Assignment = Write every entry out again exactly, please, and skip the pictures.

Data extracts =

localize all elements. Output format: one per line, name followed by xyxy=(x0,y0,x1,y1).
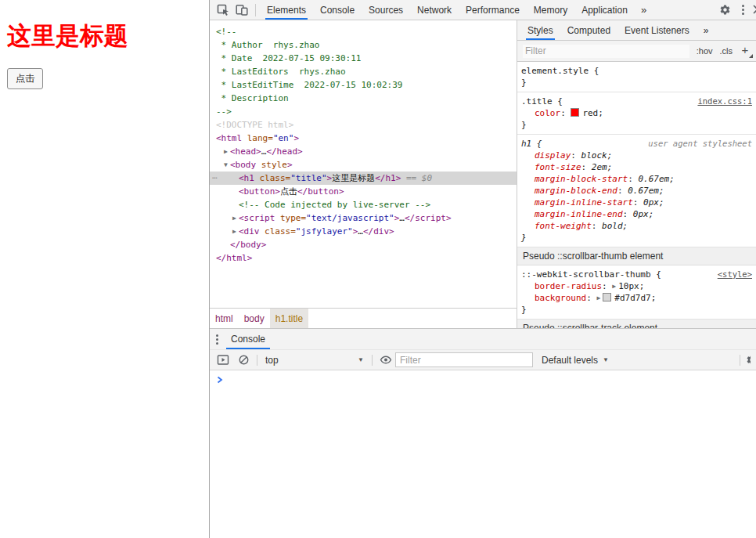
css-property[interactable]: display: block; xyxy=(521,150,752,161)
close-devtools-icon[interactable] xyxy=(752,4,756,16)
console-messages-area[interactable] xyxy=(210,370,756,538)
stylesheet-link[interactable]: user agent stylesheet xyxy=(648,138,752,150)
rule-closing-brace: } xyxy=(521,119,752,131)
toolbar-separator xyxy=(257,355,257,366)
style-rule[interactable]: element.style {} xyxy=(517,62,756,92)
devtools-tab-memory[interactable]: Memory xyxy=(527,0,574,20)
dom-node[interactable]: ▶<head>…</head> xyxy=(210,145,517,158)
dom-node[interactable]: ▶<script type="text/javascript">…</scrip… xyxy=(210,211,517,225)
tree-expand-arrow-icon[interactable]: ▶ xyxy=(230,225,239,238)
css-property[interactable]: margin-block-end: 0.67em; xyxy=(521,185,752,197)
dom-node[interactable]: * LastEditTime 2022-07-15 10:02:39 xyxy=(210,78,517,92)
breadcrumb-item-h1-title[interactable]: h1.title xyxy=(270,309,308,328)
console-drawer: Console top ▼ xyxy=(210,328,756,538)
css-property[interactable]: border-radius: ▶10px; xyxy=(521,280,752,292)
log-levels-dropdown[interactable]: Default levels ▼ xyxy=(542,355,609,366)
live-expression-eye-icon[interactable] xyxy=(378,352,394,368)
css-property[interactable]: margin-inline-start: 0px; xyxy=(521,197,752,208)
tree-expand-arrow-icon[interactable]: ▼ xyxy=(221,158,230,172)
rule-selector[interactable]: ::-webkit-scrollbar-thumb { xyxy=(521,269,661,280)
style-rule[interactable]: ::-webkit-scrollbar-thumb {<style>border… xyxy=(517,265,756,320)
expand-value-icon[interactable]: ▶ xyxy=(596,294,600,301)
device-toolbar-icon[interactable] xyxy=(232,1,251,20)
dom-node[interactable]: …<h1 class="title">这里是标题</h1> == $0 xyxy=(210,172,517,185)
css-property[interactable]: margin-inline-end: 0px; xyxy=(521,208,752,220)
devtools-tab-console[interactable]: Console xyxy=(313,0,362,20)
drawer-menu-icon[interactable] xyxy=(210,334,218,345)
console-settings-gear-icon[interactable] xyxy=(746,354,751,366)
more-tabs-chevron[interactable]: » xyxy=(635,0,653,20)
more-sidebar-tabs-chevron[interactable]: » xyxy=(697,20,716,40)
styles-sidebar: StylesComputedEvent Listeners » :hov .cl… xyxy=(517,20,756,328)
stylesheet-link[interactable]: index.css:1 xyxy=(697,96,752,107)
breadcrumb-item-html[interactable]: html xyxy=(210,309,239,328)
breadcrumb-item-body[interactable]: body xyxy=(239,309,270,328)
console-drawer-tab[interactable]: Console xyxy=(229,329,268,349)
console-sidebar-icon[interactable] xyxy=(215,352,231,368)
new-style-rule-button[interactable]: + xyxy=(740,45,751,57)
inspect-element-icon[interactable] xyxy=(214,1,232,20)
color-swatch[interactable] xyxy=(571,108,579,117)
breadcrumb: htmlbodyh1.title xyxy=(210,308,517,328)
stylesheet-link[interactable]: <style> xyxy=(718,269,752,280)
rule-selector[interactable]: h1 { xyxy=(521,138,542,150)
toggle-hover-state-button[interactable]: :hov xyxy=(697,46,713,56)
css-property[interactable]: margin-block-start: 0.67em; xyxy=(521,173,752,185)
console-filter-input[interactable] xyxy=(395,352,533,367)
dom-node[interactable]: * Description xyxy=(210,92,517,105)
dom-node[interactable]: --> xyxy=(210,105,517,118)
css-property-value: 0px; xyxy=(643,197,664,208)
devtools-tab-performance[interactable]: Performance xyxy=(459,0,527,20)
dom-node[interactable]: * Date 2022-07-15 09:30:11 xyxy=(210,52,517,65)
devtools-topbar: ElementsConsoleSourcesNetworkPerformance… xyxy=(210,0,756,20)
sidebar-tab-computed[interactable]: Computed xyxy=(560,20,617,40)
css-property[interactable]: font-weight: bold; xyxy=(521,220,752,232)
sidebar-tab-event-listeners[interactable]: Event Listeners xyxy=(617,20,697,40)
page-click-button[interactable]: 点击 xyxy=(7,68,43,89)
dom-node[interactable]: ▼<body style> xyxy=(210,158,517,172)
dom-node[interactable]: <!DOCTYPE html> xyxy=(210,118,517,132)
dom-node[interactable]: ▶<div class="jsfylayer">…</div> xyxy=(210,225,517,238)
dom-node[interactable]: <!-- xyxy=(210,25,517,38)
sidebar-tab-styles[interactable]: Styles xyxy=(520,20,560,40)
more-options-icon[interactable] xyxy=(734,5,752,15)
toggle-class-button[interactable]: .cls xyxy=(720,46,733,56)
devtools-tab-elements[interactable]: Elements xyxy=(260,0,313,20)
styles-filter-row: :hov .cls + xyxy=(517,41,756,62)
dom-node[interactable]: * LastEditors rhys.zhao xyxy=(210,65,517,78)
style-rule[interactable]: .title {index.css:1color: red;} xyxy=(517,92,756,135)
devtools-tabbar: ElementsConsoleSourcesNetworkPerformance… xyxy=(260,0,635,20)
expand-value-icon[interactable]: ▶ xyxy=(612,283,616,290)
css-property[interactable]: background: ▶#d7d7d7; xyxy=(521,292,752,304)
javascript-context-dropdown[interactable]: top ▼ xyxy=(263,355,366,366)
dom-node[interactable]: <button>点击</button> xyxy=(210,185,517,198)
console-prompt[interactable] xyxy=(217,376,756,384)
dom-node[interactable]: </body> xyxy=(210,238,517,251)
devtools-tab-application[interactable]: Application xyxy=(574,0,635,20)
console-prompt-chevron-icon xyxy=(217,376,223,384)
styles-filter-input[interactable] xyxy=(523,45,689,58)
css-property[interactable]: color: red; xyxy=(521,107,752,119)
css-property-value: 0.67em; xyxy=(628,186,664,196)
dom-node[interactable]: <html lang="en"> xyxy=(210,132,517,145)
color-swatch[interactable] xyxy=(603,293,611,301)
rule-selector[interactable]: element.style { xyxy=(521,65,599,77)
css-property-value: bold; xyxy=(602,221,628,231)
css-property[interactable]: font-size: 2em; xyxy=(521,161,752,173)
tree-expand-arrow-icon[interactable]: ▶ xyxy=(221,145,230,158)
styles-rules-list: element.style {}.title {index.css:1color… xyxy=(517,62,756,328)
devtools-tab-sources[interactable]: Sources xyxy=(362,0,410,20)
rule-selector[interactable]: .title { xyxy=(521,96,563,107)
toolbar-separator xyxy=(255,4,256,16)
devtools-tab-network[interactable]: Network xyxy=(410,0,459,20)
dom-node[interactable]: * Author rhys.zhao xyxy=(210,38,517,52)
settings-gear-icon[interactable] xyxy=(715,1,734,20)
dom-node[interactable]: </html> xyxy=(210,251,517,265)
css-property-name: font-weight xyxy=(535,221,592,231)
css-property-value: #d7d7d7; xyxy=(614,293,656,303)
tree-expand-arrow-icon[interactable]: ▶ xyxy=(230,211,239,225)
clear-console-icon[interactable] xyxy=(236,352,251,368)
elements-pane: <!-- * Author rhys.zhao * Date 2022-07-1… xyxy=(210,20,517,328)
style-rule[interactable]: h1 {user agent stylesheetdisplay: block;… xyxy=(517,135,756,247)
dom-node[interactable]: <!-- Code injected by live-server --> xyxy=(210,198,517,211)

Solution =
localize all elements. Output format: one per line, name followed by xyxy=(x0,y0,x1,y1).
css-property[interactable]: display: block; xyxy=(521,150,752,161)
close-devtools-icon[interactable] xyxy=(752,4,756,16)
console-messages-area[interactable] xyxy=(210,370,756,538)
stylesheet-link[interactable]: user agent stylesheet xyxy=(648,138,752,150)
rule-closing-brace: } xyxy=(521,119,752,131)
toolbar-separator xyxy=(257,355,257,366)
style-rule[interactable]: element.style {} xyxy=(517,62,756,92)
devtools-tab-memory[interactable]: Memory xyxy=(527,0,574,20)
dom-node[interactable]: ▶<head>…</head> xyxy=(210,145,517,158)
dom-node[interactable]: ▶<script type="text/javascript">…</scrip… xyxy=(210,211,517,225)
tree-expand-arrow-icon[interactable]: ▶ xyxy=(230,225,239,238)
css-property[interactable]: margin-block-end: 0.67em; xyxy=(521,185,752,197)
dom-node[interactable]: * LastEditTime 2022-07-15 10:02:39 xyxy=(210,78,517,92)
breadcrumb-item-h1-title[interactable]: h1.title xyxy=(270,309,308,328)
console-drawer: Console top ▼ xyxy=(210,328,756,538)
css-property[interactable]: border-radius: ▶10px; xyxy=(521,280,752,292)
log-levels-dropdown[interactable]: Default levels ▼ xyxy=(542,355,609,366)
live-expression-eye-icon[interactable] xyxy=(378,352,394,368)
css-property[interactable]: margin-inline-start: 0px; xyxy=(521,197,752,208)
tree-expand-arrow-icon[interactable]: ▼ xyxy=(221,158,230,172)
rule-selector[interactable]: ::-webkit-scrollbar-thumb { xyxy=(521,269,661,280)
style-rule[interactable]: ::-webkit-scrollbar-thumb {<style>border… xyxy=(517,265,756,320)
expand-value-icon[interactable]: ▶ xyxy=(596,294,600,301)
device-toolbar-icon[interactable] xyxy=(232,1,251,20)
dom-node[interactable]: …<h1 class="title">这里是标题</h1> == $0 xyxy=(210,172,517,185)
css-property[interactable]: margin-inline-end: 0px; xyxy=(521,208,752,220)
devtools-tab-console[interactable]: Console xyxy=(313,0,362,20)
drawer-menu-icon[interactable] xyxy=(210,334,218,345)
console-settings-gear-icon[interactable] xyxy=(746,354,751,366)
more-tabs-chevron[interactable]: » xyxy=(635,0,653,20)
more-sidebar-tabs-chevron[interactable]: » xyxy=(697,20,716,40)
styles-sidebar: StylesComputedEvent Listeners » :hov .cl… xyxy=(517,20,756,328)
stylesheet-link[interactable]: index.css:1 xyxy=(697,96,752,107)
breadcrumb-item-html[interactable]: html xyxy=(210,309,239,328)
breadcrumb-item-body[interactable]: body xyxy=(239,309,270,328)
console-drawer-tab[interactable]: Console xyxy=(229,329,268,349)
console-sidebar-icon[interactable] xyxy=(215,352,231,368)
new-style-rule-button[interactable]: + xyxy=(740,45,751,57)
inspect-element-icon[interactable] xyxy=(214,1,232,20)
color-swatch[interactable] xyxy=(571,108,579,117)
breadcrumb: htmlbodyh1.title xyxy=(210,308,517,328)
stylesheet-link[interactable]: <style> xyxy=(718,269,752,280)
rule-selector[interactable]: h1 { xyxy=(521,138,542,150)
toggle-hover-state-button[interactable]: :hov xyxy=(697,46,713,56)
css-property[interactable]: margin-block-start: 0.67em; xyxy=(521,173,752,185)
console-filter-input[interactable] xyxy=(395,352,533,367)
dom-node[interactable]: * Description xyxy=(210,92,517,105)
dom-node[interactable]: --> xyxy=(210,105,517,118)
css-property-value: 0px; xyxy=(643,197,664,208)
devtools-tab-performance[interactable]: Performance xyxy=(459,0,527,20)
dom-node[interactable]: * Date 2022-07-15 09:30:11 xyxy=(210,52,517,65)
devtools-topbar: ElementsConsoleSourcesNetworkPerformance… xyxy=(210,0,756,20)
sidebar-tab-computed[interactable]: Computed xyxy=(560,20,617,40)
css-property[interactable]: font-weight: bold; xyxy=(521,220,752,232)
sidebar-tab-event-listeners[interactable]: Event Listeners xyxy=(617,20,697,40)
page-click-button[interactable]: 点击 xyxy=(7,68,43,89)
dom-node[interactable]: ▼<body style> xyxy=(210,158,517,172)
dom-node[interactable]: <!DOCTYPE html> xyxy=(210,118,517,132)
dom-node[interactable]: ▶<div class="jsfylayer">…</div> xyxy=(210,225,517,238)
dom-node[interactable]: <!-- xyxy=(210,25,517,38)
sidebar-tab-styles[interactable]: Styles xyxy=(520,20,560,40)
more-options-icon[interactable] xyxy=(734,5,752,15)
toggle-class-button[interactable]: .cls xyxy=(720,46,733,56)
devtools-tab-elements[interactable]: Elements xyxy=(260,0,313,20)
styles-filter-row: :hov .cls + xyxy=(517,41,756,62)
dom-node[interactable]: * LastEditors rhys.zhao xyxy=(210,65,517,78)
style-rule[interactable]: .title {index.css:1color: red;} xyxy=(517,92,756,135)
devtools-tabbar: ElementsConsoleSourcesNetworkPerformance… xyxy=(260,0,635,20)
expand-value-icon[interactable]: ▶ xyxy=(612,283,616,290)
css-property[interactable]: background: ▶#d7d7d7; xyxy=(521,292,752,304)
javascript-context-dropdown[interactable]: top ▼ xyxy=(263,355,366,366)
dom-node[interactable]: <button>点击</button> xyxy=(210,185,517,198)
console-prompt[interactable] xyxy=(217,376,756,384)
dom-node[interactable]: </body> xyxy=(210,238,517,251)
devtools-tab-application[interactable]: Application xyxy=(574,0,635,20)
console-prompt-chevron-icon xyxy=(217,376,223,384)
styles-filter-input[interactable] xyxy=(523,45,689,58)
css-property[interactable]: color: red; xyxy=(521,107,752,119)
css-property-value: 0.67em; xyxy=(628,186,664,196)
dom-node[interactable]: <html lang="en"> xyxy=(210,132,517,145)
color-swatch[interactable] xyxy=(603,293,611,301)
rule-selector[interactable]: element.style { xyxy=(521,65,599,77)
css-property-value: bold; xyxy=(602,221,628,231)
css-property[interactable]: font-size: 2em; xyxy=(521,161,752,173)
tree-expand-arrow-icon[interactable]: ▶ xyxy=(221,145,230,158)
styles-rules-list: element.style {}.title {index.css:1color… xyxy=(517,62,756,328)
devtools-tab-sources[interactable]: Sources xyxy=(362,0,410,20)
rule-selector[interactable]: .title { xyxy=(521,96,563,107)
toolbar-separator xyxy=(255,4,256,16)
devtools-tab-network[interactable]: Network xyxy=(410,0,459,20)
dom-node[interactable]: * Author rhys.zhao xyxy=(210,38,517,52)
settings-gear-icon[interactable] xyxy=(715,1,734,20)
dom-node[interactable]: </html> xyxy=(210,251,517,265)
css-property-name: font-weight xyxy=(535,221,592,231)
css-property-value: #d7d7d7; xyxy=(614,293,656,303)
tree-expand-arrow-icon[interactable]: ▶ xyxy=(230,211,239,225)
clear-console-icon[interactable] xyxy=(236,352,251,368)
elements-pane: <!-- * Author rhys.zhao * Date 2022-07-1… xyxy=(210,20,517,328)
style-rule[interactable]: h1 {user agent stylesheetdisplay: block;… xyxy=(517,135,756,247)
dom-node[interactable]: <!-- Code injected by live-server --> xyxy=(210,198,517,211)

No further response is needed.